-- PROBLEM TO WORK ON --
Return all entries word for word, but drop any images.

Saved entries:
=== Begin Enclosure ===
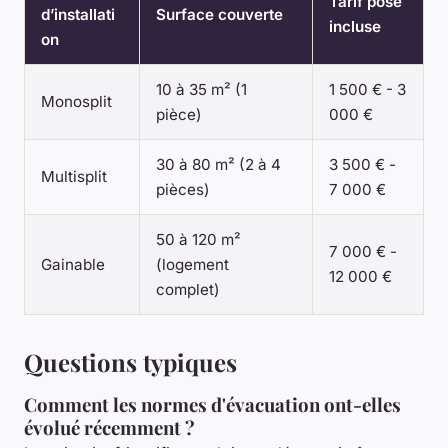
Tarif pose
d’installati
Surface couverte
incluse
on
10 à 35 m² (1
1 500 € - 3
Monosplit
pièce)
000 €
30 à 80 m² (2 à 4
3 500 € -
Multisplit
pièces)
7 000 €
50 à 120 m²
7 000 € -
Gainable
(logement
12 000 €
complet)
Questions typiques
Comment les normes d'évacuation ont-elles
évolué récemment ?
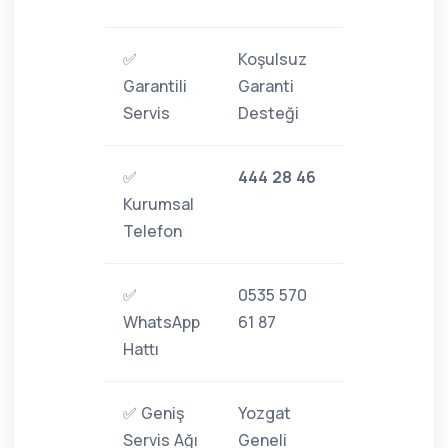
✅
Koşulsuz
Garantili
Garanti
Servis
Desteği
✅
444 28 46
Kurumsal
Telefon
✅
0535 570
WhatsApp
61 87
Hattı
✅ Geniş
Yozgat
Servis Ağı
Geneli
=== End Enclosure ===
-- WORKED SOLUTION --
Tarif pose
d’installati
Surface couverte
incluse
on
10 à 35 m² (1
1 500 € - 3
Monosplit
pièce)
000 €
30 à 80 m² (2 à 4
3 500 € -
Multisplit
pièces)
7 000 €
50 à 120 m²
7 000 € -
Gainable
(logement
12 000 €
complet)
Questions typiques
Comment les normes d'évacuation ont-elles
évolué récemment ?
✅
Koşulsuz
Garantili
Garanti
Servis
Desteği
✅
444 28 46
Kurumsal
Telefon
✅
0535 570
WhatsApp
61 87
Hattı
✅ Geniş
Yozgat
Servis Ağı
Geneli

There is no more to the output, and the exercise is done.